From mboxrd@z Thu Jan  1 00:00:00 1970
Return-Path: <linux-kernel-owner@vger.kernel.org>
Received: (majordomo@vger.kernel.org) by vger.kernel.org via listexpand
	id S1756952AbbE2Tqb (ORCPT <rfc822;w@1wt.eu>);
	Fri, 29 May 2015 15:46:31 -0400
Received: from mx1.redhat.com ([209.132.183.28]:48814 "EHLO mx1.redhat.com"
	rhost-flags-OK-OK-OK-OK) by vger.kernel.org with ESMTP
	id S1756544AbbE2TqW (ORCPT <rfc822;linux-kernel@vger.kernel.org>);
	Fri, 29 May 2015 15:46:22 -0400
Date: Fri, 29 May 2015 21:45:34 +0200
From: Oleg Nesterov <oleg@redhat.com>
To: Peter Zijlstra <peterz@infradead.org>
Cc: paulmck@linux.vnet.ibm.com, tj@kernel.org, mingo@redhat.com,
        linux-kernel@vger.kernel.org, der.herr@hofr.at, dave@stgolabs.net,
        torvalds@linux-foundation.org
Subject: Re: [RFC][PATCH 5/5] percpu-rwsem: Optimize readers and reduce
	global impact
Message-ID: <20150529194534.GA31860@redhat.com>
References: <20150526114356.609107918@infradead.org> <20150526120215.042527659@infradead.org>
MIME-Version: 1.0
Content-Type: text/plain; charset=us-ascii
Content-Disposition: inline
In-Reply-To: <20150526120215.042527659@infradead.org>
User-Agent: Mutt/1.5.18 (2008-05-17)
Sender: linux-kernel-owner@vger.kernel.org
List-ID: <linux-kernel.vger.kernel.org>
X-Mailing-List: linux-kernel@vger.kernel.org

Sorry for delay, finally I found the time to read this series...
The code matches our previous discussion and I believe it is correct.

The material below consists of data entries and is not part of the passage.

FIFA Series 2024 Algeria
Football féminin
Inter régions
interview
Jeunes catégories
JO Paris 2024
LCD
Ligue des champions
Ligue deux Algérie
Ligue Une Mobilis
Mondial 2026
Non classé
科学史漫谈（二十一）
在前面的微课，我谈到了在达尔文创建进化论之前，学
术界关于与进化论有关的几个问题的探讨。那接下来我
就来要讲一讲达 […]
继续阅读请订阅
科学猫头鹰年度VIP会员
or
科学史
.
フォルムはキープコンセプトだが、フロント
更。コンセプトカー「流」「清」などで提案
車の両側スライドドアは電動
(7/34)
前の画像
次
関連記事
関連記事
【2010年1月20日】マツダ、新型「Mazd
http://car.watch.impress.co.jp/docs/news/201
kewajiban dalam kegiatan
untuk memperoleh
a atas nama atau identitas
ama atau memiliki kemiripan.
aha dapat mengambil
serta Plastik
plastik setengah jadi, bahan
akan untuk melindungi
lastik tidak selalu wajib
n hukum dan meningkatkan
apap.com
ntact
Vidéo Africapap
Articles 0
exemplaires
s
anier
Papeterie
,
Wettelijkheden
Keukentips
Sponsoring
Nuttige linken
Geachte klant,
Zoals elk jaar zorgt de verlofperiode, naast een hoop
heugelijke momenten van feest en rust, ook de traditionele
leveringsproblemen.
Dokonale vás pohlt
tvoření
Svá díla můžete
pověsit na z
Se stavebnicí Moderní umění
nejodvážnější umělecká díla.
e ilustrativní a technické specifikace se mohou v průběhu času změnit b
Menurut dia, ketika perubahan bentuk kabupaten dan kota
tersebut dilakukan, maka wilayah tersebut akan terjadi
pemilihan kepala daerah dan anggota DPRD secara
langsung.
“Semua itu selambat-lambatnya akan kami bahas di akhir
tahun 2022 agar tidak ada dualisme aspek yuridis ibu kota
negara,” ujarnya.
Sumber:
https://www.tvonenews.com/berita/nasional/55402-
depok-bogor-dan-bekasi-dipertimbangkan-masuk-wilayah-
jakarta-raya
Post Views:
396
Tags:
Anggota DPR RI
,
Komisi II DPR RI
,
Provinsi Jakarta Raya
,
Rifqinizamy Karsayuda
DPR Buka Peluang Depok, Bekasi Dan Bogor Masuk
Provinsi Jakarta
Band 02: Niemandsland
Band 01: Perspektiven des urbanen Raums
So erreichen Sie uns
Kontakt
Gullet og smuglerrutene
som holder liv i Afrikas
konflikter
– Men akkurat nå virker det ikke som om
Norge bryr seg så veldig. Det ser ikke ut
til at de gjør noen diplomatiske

Reviewed-by: Oleg Nesterov <oleg@redhat.com>


Just one nit below,

On 05/26, Peter Zijlstra wrote:
>
>  struct percpu_rw_semaphore {
> -	unsigned int __percpu	*fast_read_ctr;
> -	atomic_t		write_ctr;
> +	unsigned int __percpu	*refcount;
> +	int			state;

....

> +enum { readers_slow, readers_block };

Now that we rely on rss_sync() and thus we do not have "readers_fast",
I think that "bool reader_should_block" will look better.

> +void percpu_down_write(struct percpu_rw_semaphore *sem)
>  {
...

so it does

	rcu_sync_enter(&sem->rss);

	state = BLOCK;

	mb();

	wait_event(sem->writer, readers_active_check(sem));

and this looks correct.

The only nontrivial thing we need to ensure is that
per_cpu_sum(*sem->refcount) == 0 can't be false positive. False
negative is fine.

And this means that if we see the result of this_cpu_dec() we must
not miss the result of the previous this_cpu_inc() on another CPU.
same or _another_ CPU.

And this is true because if the reader does dec() on another CPU
it does up_read() and this is only possible if down_read() didn't
see state == BLOCK.

But if it didn't see state == BLOCK then the writer must see the
result of the previous down_read()->inc().

IOW, we just rely on STORE-MB-LOAD, just the writer does LOAD
multiple times in per_cpu_sum():

DOWN_WRITE:			DOWN_READ on CPU X:

state = BLOCK;			refcount[X]++;

mb();				mb();

sum = 0;			if (state != BLOCK)
sum += refcount[0];			return;	 /* success* /
sum += refcount[1];		
...				refcount[X]--;
sum += refcount[NR_CPUS];


If the reader wins and takes the lock, then its addition to
refcount[X] must be accounted by the writer.

The writer can obviously miss dec() from the reader, but we rely
on wake_up/wait_event in this case.

Oleg.